Camels fart all the time. Bonzo farts the most. He passes more wind than Aeolus. Bonzo's farts are silent and merciless.

We've stopped to water the camels at a village well. The village is 12 buildings. Our guide tells us this is the last village...the last village in India. Stretching before us is a dune sea, where not even shrubs dot the slowly shifting sands. From here it's nothing but sand all the way to the Pak border with distant, forlorn Indian and Pakistani army posts being the only trace of humanity for a hundred kilometers.

Hearing the splash of water, a single cow ambles up. He is a fat, long-horned beast. Then another cow walks out of the village, and then a small herd. This herd and the penultimate cow escape my attentions, for I have had a dramatic realization.
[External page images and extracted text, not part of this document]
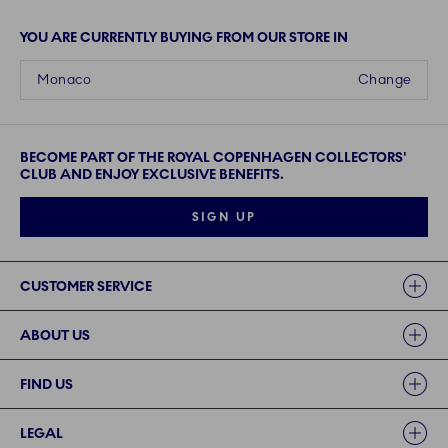
YOU ARE CURRENTLY BUYING FROM OUR STORE IN
Monaco
Change
BECOME PART OF THE ROYAL COPENHAGEN COLLECTORS'
CLUB AND ENJOY EXCLUSIVE BENEFITS.
SIGN UP
Links
CUSTOMER SERVICE
ABOUT US
FIND US
LEGAL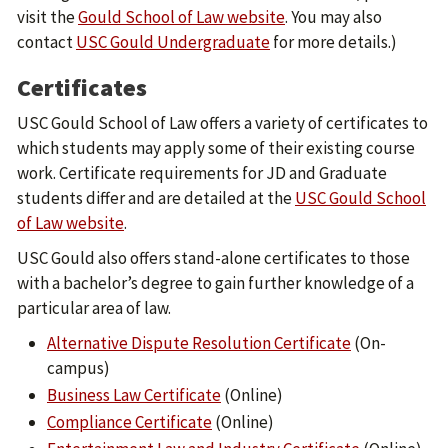
visit the
Gould School of Law website
. You may also
contact
USC Gould Undergraduate
for more details.)
Certificates
USC Gould School of Law offers a variety of certificates to
which students may apply some of their existing course
work. Certificate requirements for JD and Graduate
students differ and are detailed at the
USC Gould School
of Law website
.
USC Gould also offers stand-alone certificates to those
with a bachelor’s degree to gain further knowledge of a
particular area of law.
Alternative Dispute Resolution Certificate
(On-
campus)
Business Law Certificate
(Online)
Compliance Certificate
(Online)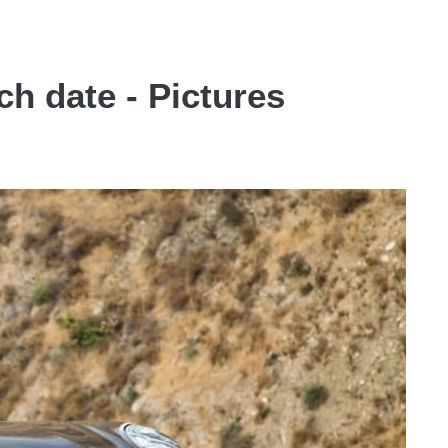
h date - Pictures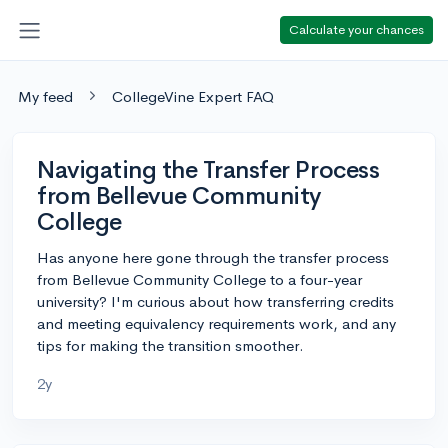
Calculate your chances
My feed
CollegeVine Expert FAQ
Navigating the Transfer Process
from Bellevue Community
College
Has anyone here gone through the transfer process
from Bellevue Community College to a four-year
university? I'm curious about how transferring credits
and meeting equivalency requirements work, and any
tips for making the transition smoother.
2y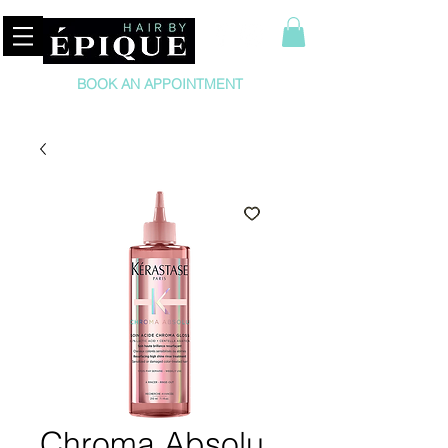
BOOK AN APPOINTMENT
Chroma Absolu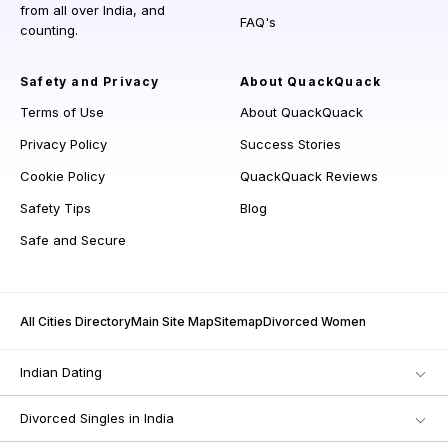
from all over India, and
FAQ's
counting.
Safety and Privacy
About QuackQuack
Terms of Use
About QuackQuack
Privacy Policy
Success Stories
Cookie Policy
QuackQuack Reviews
Safety Tips
Blog
Safe and Secure
All Cities Directory
Main Site Map
Sitemap
Divorced Women
Indian Dating
Divorced Singles in India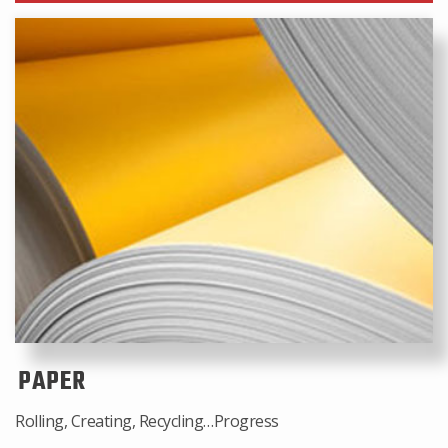
PAPER
Rolling, Creating, Recycling…Progress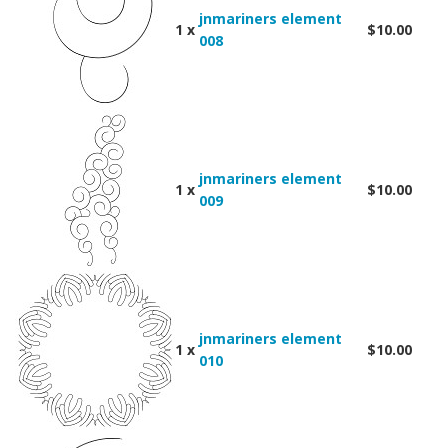
jnmariners element
1 x
$10.00
008
jnmariners element
1 x
$10.00
009
jnmariners element
1 x
$10.00
010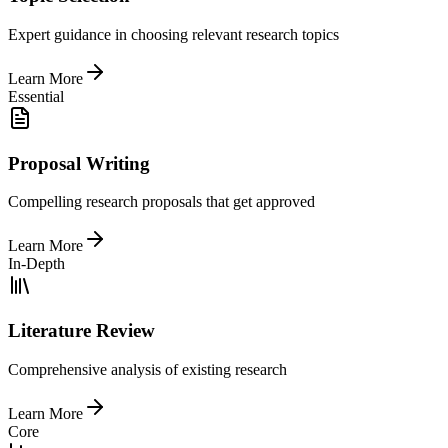
Expert guidance in choosing relevant research topics
Learn More
Essential
Proposal Writing
Compelling research proposals that get approved
Learn More
In-Depth
Literature Review
Comprehensive analysis of existing research
Learn More
Core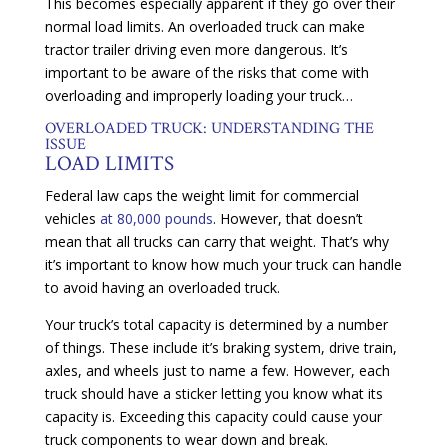
This becomes especially apparent if they go over their
normal load limits. An overloaded truck can make
tractor trailer driving even more dangerous. It’s
important to be aware of the risks that come with
overloading and improperly loading your truck…
OVERLOADED TRUCK: UNDERSTANDING THE
ISSUE
LOAD LIMITS
Federal law caps the weight limit for commercial
vehicles
at 80,000 pounds
. However, that doesn’t
mean that all trucks can carry that weight. That’s why
it’s important to know how much your truck can handle
to avoid having an overloaded truck.
Your truck’s total capacity is determined by a number
of things. These include it’s braking system, drive train,
axles, and wheels just to name a few. However, each
truck should have a sticker letting you know what its
capacity is. Exceeding this capacity could cause your
truck components to wear down and break.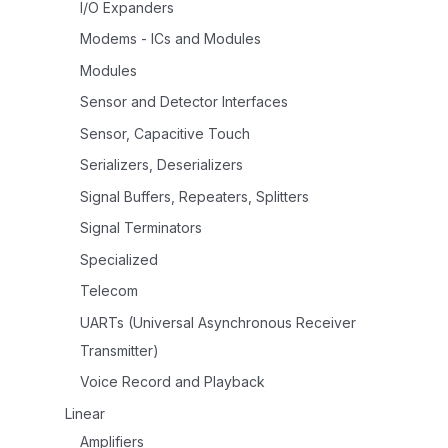
I/O Expanders
Modems - ICs and Modules
Modules
Sensor and Detector Interfaces
Sensor, Capacitive Touch
Serializers, Deserializers
Signal Buffers, Repeaters, Splitters
Signal Terminators
Specialized
Telecom
UARTs (Universal Asynchronous Receiver
Transmitter)
Voice Record and Playback
Linear
Amplifiers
I am in the last village in India, and beyond me is a waterless and plant-less land where no cow could ever survive and as far as the eye can see none venture. This cow before me, standing out away from the village, is the last cow in all of India. The guides and the village children begin angrily chasing away the herd, who clearly have designs upon their well-water, but the single, motionless Final Cow is let be. In the commotion I seize my moment. With nobody watching I turn the back of my hand and in the names of Honor and Justice, pimp-slap the cow right across the face. In a futile defense he turns the other cheek. A costly error. Again I back-hand him heartily, regretting only that I bear not a jeweled ring with which to leave my mark. The last cow in India turns and flees.

The glory of victory shines upon me.

We pass the village to the dune sea. We make camp at its edge. There is sand, but then there's sand: this is sand. Dinner is dahl and potatoes with rice. After nightfall we realize we have let the camels wander a bit far and we don't really know where they are. We find Bonzo right away. He's sitting in the same damn spot he sat in three hours ago. However, the other three are somewhere out in the darkness, within whatever range a wobbling camel can cover in three hours. The head guide walks up to me by the campfire and says "Give me flashlight, we look after camels." I consider the prospect of leaving the warmth of the fire to scour the night for camels and immediately turn to the Swedes, place my finger on my nose and declare "Shotties not looking for the camels." The gesture is not understood.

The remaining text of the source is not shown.